[[ EXERCISE INPUTS open ]]

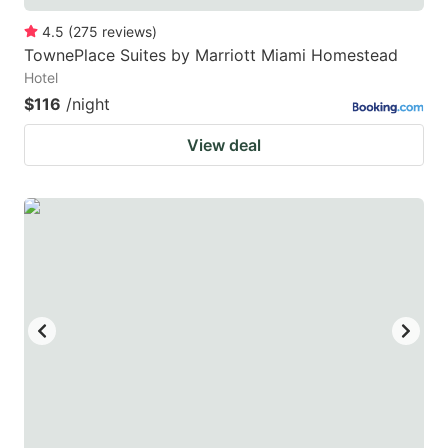
4.5
(
275
reviews
)
TownePlace Suites by Marriott Miami Homestead
Hotel
$116
/night
View deal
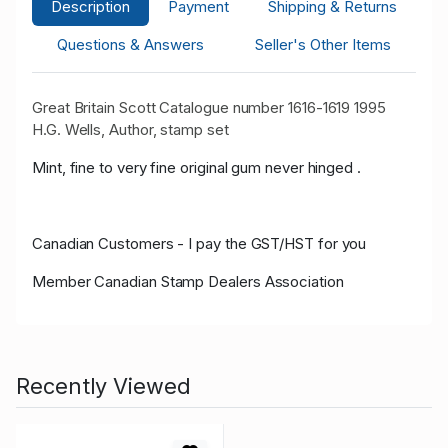
Description
Payment
Shipping & Returns
Questions & Answers
Seller's Other Items
Great Britain Scott Catalogue number 1616-1619 1995
H.G. Wells, Author, stamp set
Mint, fine to very fine original gum never hinged .
Canadian Customers - I pay the GST/HST for you
Member Canadian Stamp Dealers Association
Recently Viewed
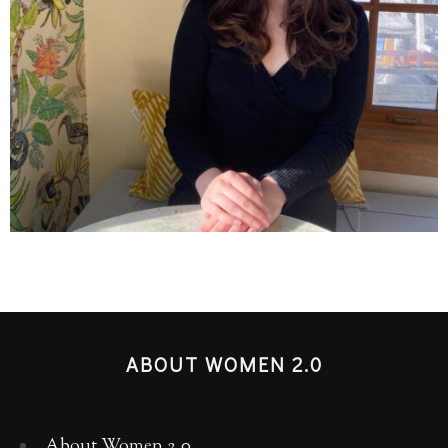
ABOUT WOMEN 2.0
About Women 2.0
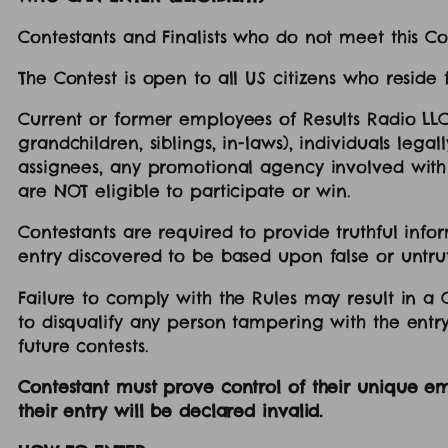
Contestants and Finalists who do not meet this Con
The Contest is open to all US citizens who reside
Current or former employees of Results Radio LLC
grandchildren, siblings, in-laws), individuals leg
assignees, any promotional agency involved with 
are NOT eligible to participate or win.
Contestants are required to provide truthful infor
entry discovered to be based upon false or untru
Failure to comply with the Rules may result in a Con
to disqualify any person tampering with the entry
future contests.
Contestant must prove control of their unique ema
their entry will be declared invalid.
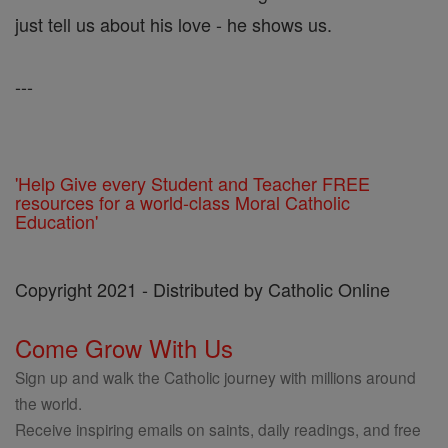
just tell us about his love - he shows us.
---
'Help Give every Student and Teacher FREE
resources for a world-class Moral Catholic
Education'
Copyright 2021 - Distributed by Catholic Online
Come Grow With Us
Sign up and walk the Catholic journey with millions around
the world.
Receive inspiring emails on saints, daily readings, and free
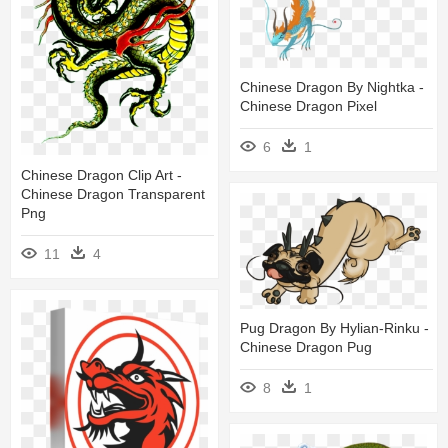
Chinese Dragon By Nightka -
Chinese Dragon Pixel
6
1
Chinese Dragon Clip Art -
Chinese Dragon Transparent
Png
11
4
Pug Dragon By Hylian-Rinku -
Chinese Dragon Pug
8
1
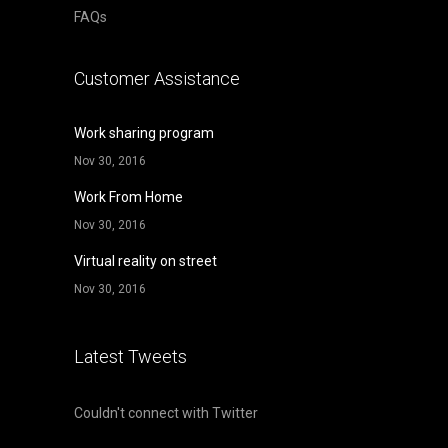
FAQs
Customer Assistance
Work sharing program
Nov 30, 2016
Work From Home
Nov 30, 2016
Virtual reality on street
Nov 30, 2016
Latest Tweets
Couldn't connect with Twitter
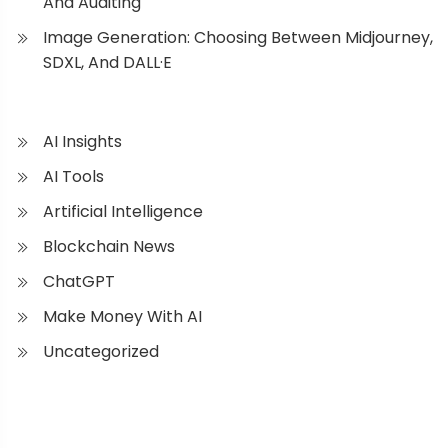
And Auditing
Image Generation: Choosing Between Midjourney,
SDXL, And DALL·E
AI Insights
AI Tools
Artificial Intelligence
Blockchain News
ChatGPT
Make Money With AI
Uncategorized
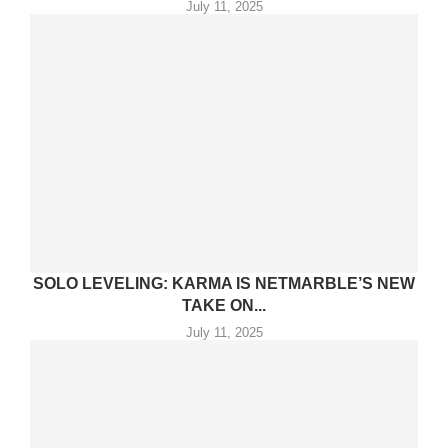
July 11, 2025
SOLO LEVELING: KARMA IS NETMARBLE’S NEW
TAKE ON...
July 11, 2025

[[ EXERCISE INPUTS closed ]]

— TASK REQUIREMENTS —
Copy all the material exactly; omit images.

— TASK OUTPUT —
4.5
(
275
reviews
)
TownePlace Suites by Marriott Miami Homestead
Hotel
$116
/night
View deal
Description
Payment
Shipping & Returns
Questions & Answers
Seller's Other Items
Great Britain Scott Catalogue number 1616-1619 1995
H.G. Wells, Author, stamp set
Mint, fine to very fine original gum never hinged .
Canadian Customers - I pay the GST/HST for you
Member Canadian Stamp Dealers Association
Recently Viewed
ABOUT WOMEN 2.0
About Women 2.0
Contestants and Finalists who do not meet this Con
The Contest is open to all US citizens who reside
Current or former employees of Results Radio LLC
grandchildren, siblings, in-laws), individuals leg
assignees, any promotional agency involved with 
are NOT eligible to participate or win.
Contestants are required to provide truthful infor
entry discovered to be based upon false or untru
Failure to comply with the Rules may result in a Con
to disqualify any person tampering with the entry
future contests.
Contestant must prove control of their unique ema
their entry will be declared invalid.
just tell us about his love - he shows us.
---
'Help Give every Student and Teacher FREE
resources for a world-class Moral Catholic
Education'
Copyright 2021 - Distributed by Catholic Online
Come Grow With Us
Sign up and walk the Catholic journey with millions around
the world.
Receive inspiring emails on saints, daily readings, and free
Chinese Dragon By Nightka -
Chinese Dragon Pixel
6
1
Chinese Dragon Clip Art -
Chinese Dragon Transparent
Png
11
4
Pug Dragon By Hylian-Rinku -
Chinese Dragon Pug
8
1
FAQs
Customer Assistance
Work sharing program
Nov 30, 2016
Work From Home
Nov 30, 2016
Virtual reality on street
Nov 30, 2016
Latest Tweets
Couldn't connect with Twitter
And Auditing
Image Generation: Choosing Between Midjourney,
SDXL, And DALL·E
AI Insights
AI Tools
Artificial Intelligence
Blockchain News
ChatGPT
Make Money With AI
Uncategorized
July 11, 2025
SOLO LEVELING: KARMA IS NETMARBLE’S NEW
TAKE ON...
July 11, 2025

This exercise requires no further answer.